→ **REQUIRED WORK**: Could you restate word for word each line from the top of the listing below through the line containing "Lulu's Italian Restuarant"? Keep the pictures out.
━━━━━━━━━━━━━━━━━━━━
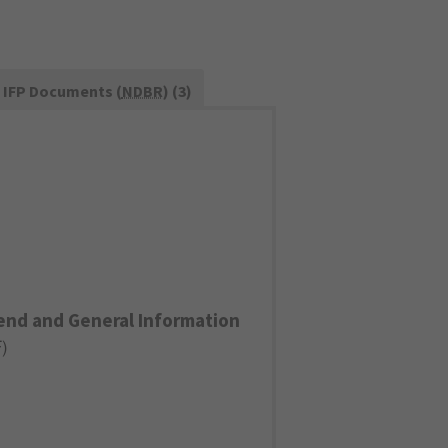
IFP Documents (
NDBR
) (3)
end and General Information
F
)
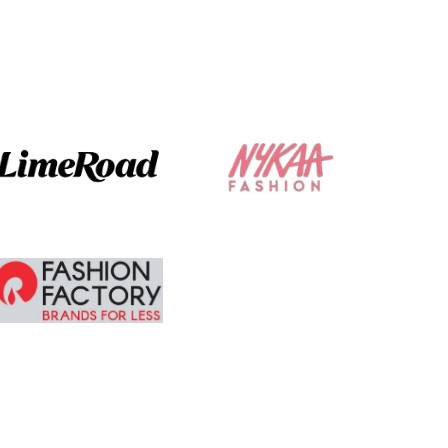
The ordering and
delivery was
absolute brilliant. I
am tempted to
buy more.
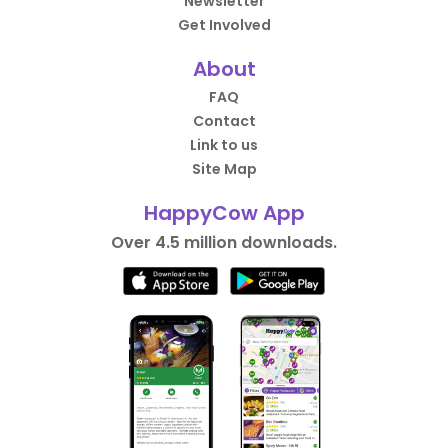
Newsletter
Get Involved
About
FAQ
Contact
Link to us
Site Map
HappyCow App
Over 4.5 million downloads.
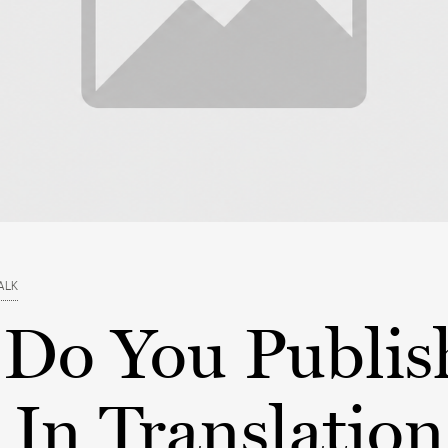
ALK
Do You Publis
In Translation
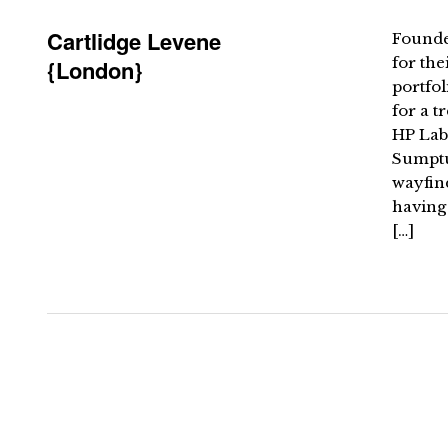
Cartlidge Levene
Founde
for the
{London}
portfol
for a t
HP Lab
Sumptuo
wayfin
having
[…]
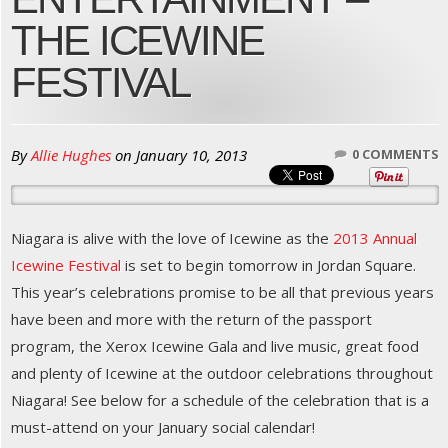
THE ICEWINE
FESTIVAL
By
Allie Hughes
on
January 10, 2013
0 COMMENTS
Niagara is alive with the love of Icewine as the
2013 Annual
Icewine Festival
is set to begin tomorrow in Jordan Square.
This year’s celebrations promise to be all that previous years
have been and more with the return of the passport
program, the Xerox Icewine Gala and live music, great food
and plenty of Icewine at the outdoor celebrations throughout
Niagara! See below for a schedule of the celebration that is a
must-attend on your January social calendar!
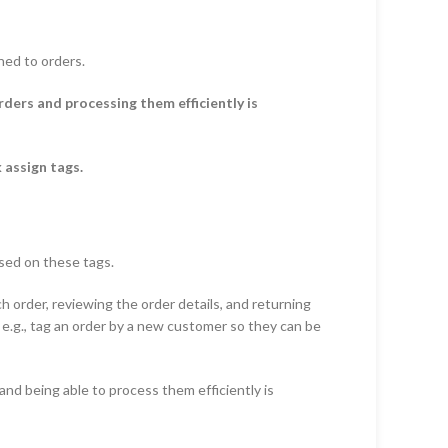
ned to orders.
ers and processing them efficiently is
 assign tags.
ased on these tags.
h order, reviewing the order details, and returning
, e.g., tag an order by a new customer so they can be
d being able to process them efficiently is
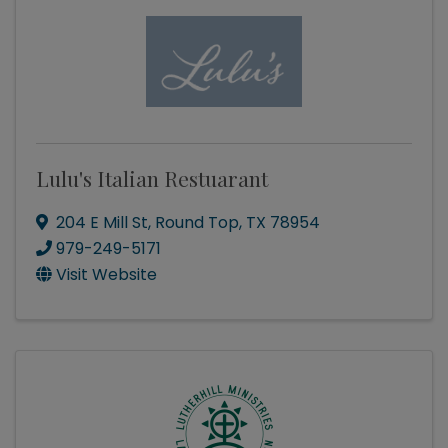
Lulu's Italian Restuarant
204 E Mill St
,
Round Top
,
TX
78954
979-249-5171
Visit Website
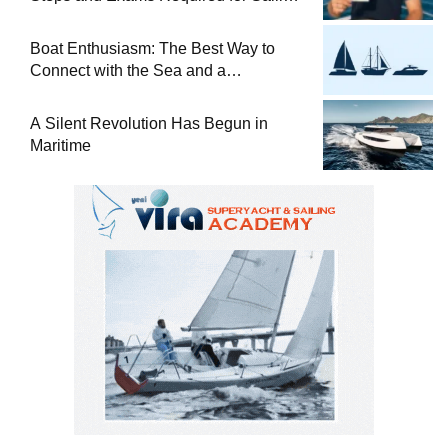
at Sea
Boat Enthusiasm: The Best Way to
Connect with the Sea and a
Comprehensive Boat Guide
A Silent Revolution Has Begun in
Maritime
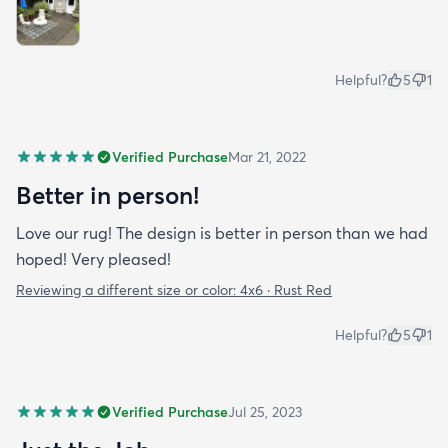
Helpful?
5
1
Verified Purchase
Mar 21, 2022
Better in person!
Love our rug! The design is better in person than we had
hoped! Very pleased!
Reviewing a different size or color:
4x6 · Rust Red
Helpful?
5
1
Verified Purchase
Jul 25, 2023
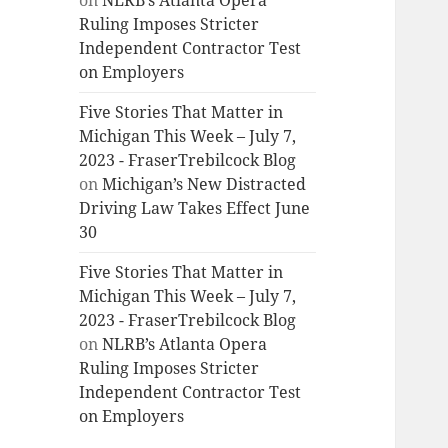
on
NLRB’s Atlanta Opera
Ruling Imposes Stricter
Independent Contractor Test
on Employers
Five Stories That Matter in
Michigan This Week – July 7,
2023 - FraserTrebilcock Blog
on
Michigan’s New Distracted
Driving Law Takes Effect June
30
Five Stories That Matter in
Michigan This Week – July 7,
2023 - FraserTrebilcock Blog
on
NLRB’s Atlanta Opera
Ruling Imposes Stricter
Independent Contractor Test
on Employers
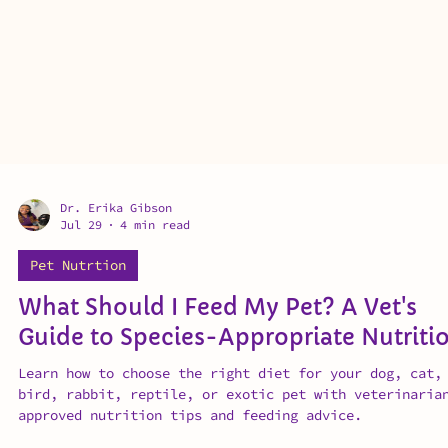
Dr. Erika Gibson
Jul 29
4 min read
Pet Nutrtion
What Should I Feed My Pet? A Vet's
Guide to Species-Appropriate Nutriti
Learn how to choose the right diet for your dog, cat,
bird, rabbit, reptile, or exotic pet with veterinaria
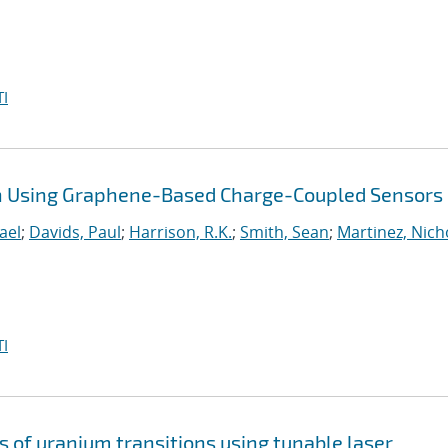
I
on Using Graphene-Based Charge-Coupled Sensors
ael
;
Davids, Paul
;
Harrison, R.K.
;
Smith, Sean
;
Martinez, Nich
I
s of uranium transitions using tunable laser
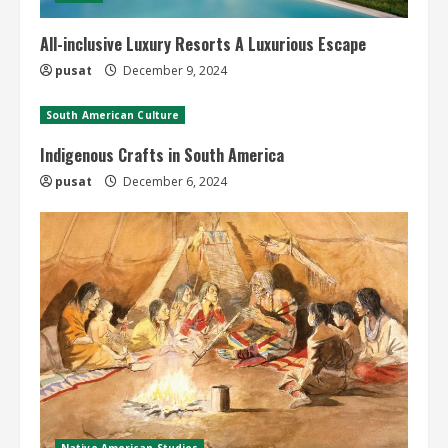
All-inclusive Luxury Resorts A Luxurious Escape
pusat
December 9, 2024
South American Culture
Indigenous Crafts in South America
pusat
December 6, 2024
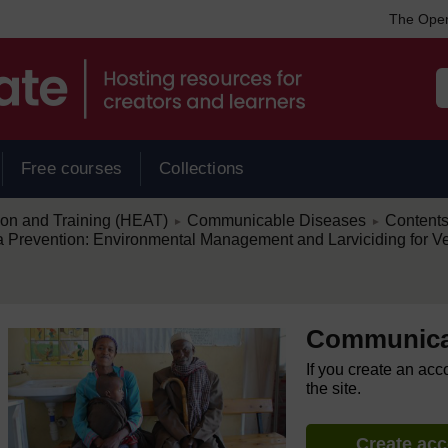
The Open
Free courses
Collections
/
/
ion and Training (HEAT)
Communicable Diseases
Content
►
►
Prevention: Environmental Management and Larviciding for Ve
Communica
If you create an acc
the site.
Create ac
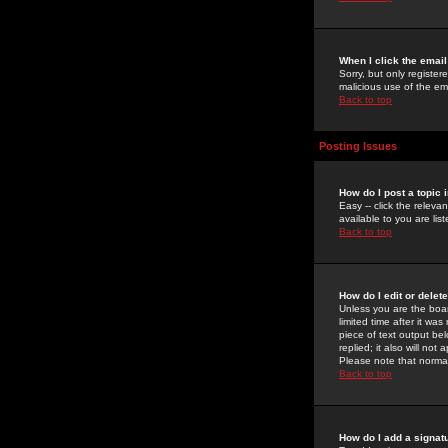
When I click the email 
Sorry, but only register
malicious use of the e
Back to top
Posting Issues
How do I post a topic 
Easy -- click the relev
available to you are li
Back to top
How do I edit or delet
Unless you are the boar
limited time after it wa
piece of text output bel
replied; it also will no
Please note that norma
Back to top
How do I add a signat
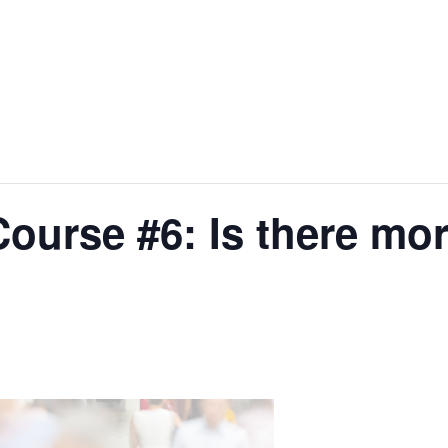
ourse #6: Is there mo
?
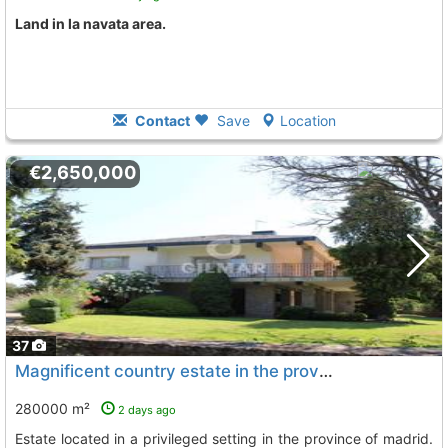
land in la navata area.
Contact
Save
Location
€2,650,000
37
Magnificent country estate in the province of madrid exclusive country estate..., Colmenarejo
280000 m²
2 days ago
estate located in a privileged setting in the province of madrid.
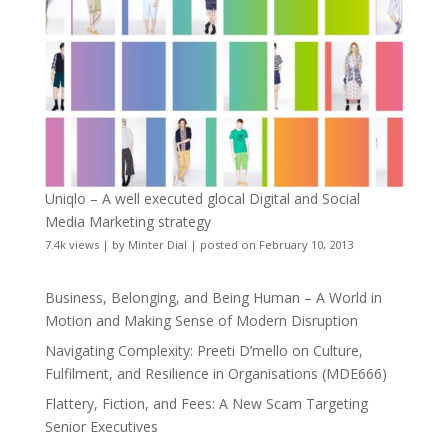
Uniqlo – A well executed glocal Digital and Social
Media Marketing strategy
7.4k views
|
by
Minter Dial
|
posted on February 10, 2013
Business, Belonging, and Being Human – A World in
Motion and Making Sense of Modern Disruption
Navigating Complexity: Preeti D’mello on Culture,
Fulfilment, and Resilience in Organisations (MDE666)
Flattery, Fiction, and Fees: A New Scam Targeting
Senior Executives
━━━━━━━━━━━━━━━━━━━━
→ **PROBLEM SOLUTION**:
IFP Documents (
NDBR
) (3)
end and General Information
F
)
The ordering and
delivery was
absolute brilliant. I
am tempted to
buy more.
Newsletter
Get Involved
About
FAQ
Contact
Link to us
Site Map
HappyCow App
Over 4.5 million downloads.
ALK
Do You Publis
In Translation
Cartlidge Levene
Founde
for the
{London}
portfol
for a t
HP Lab
Sumptuo
wayfin
having
[…]
THE ICEWINE
FESTIVAL
By
Allie Hughes
on
January 10, 2013
0 COMMENTS
Niagara is alive with the love of Icewine as the
2013 Annual
Icewine Festival
is set to begin tomorrow in Jordan Square.
This year’s celebrations promise to be all that previous years
have been and more with the return of the passport
program, the Xerox Icewine Gala and live music, great food
and plenty of Icewine at the outdoor celebrations throughout
Niagara! See below for a schedule of the celebration that is a
must-attend on your January social calendar!
ned to orders.
ers and processing them efficiently is
 assign tags.
ased on these tags.
h order, reviewing the order details, and returning
, e.g., tag an order by a new customer so they can be
d being able to process them efficiently is
Lulu's Italian Restuarant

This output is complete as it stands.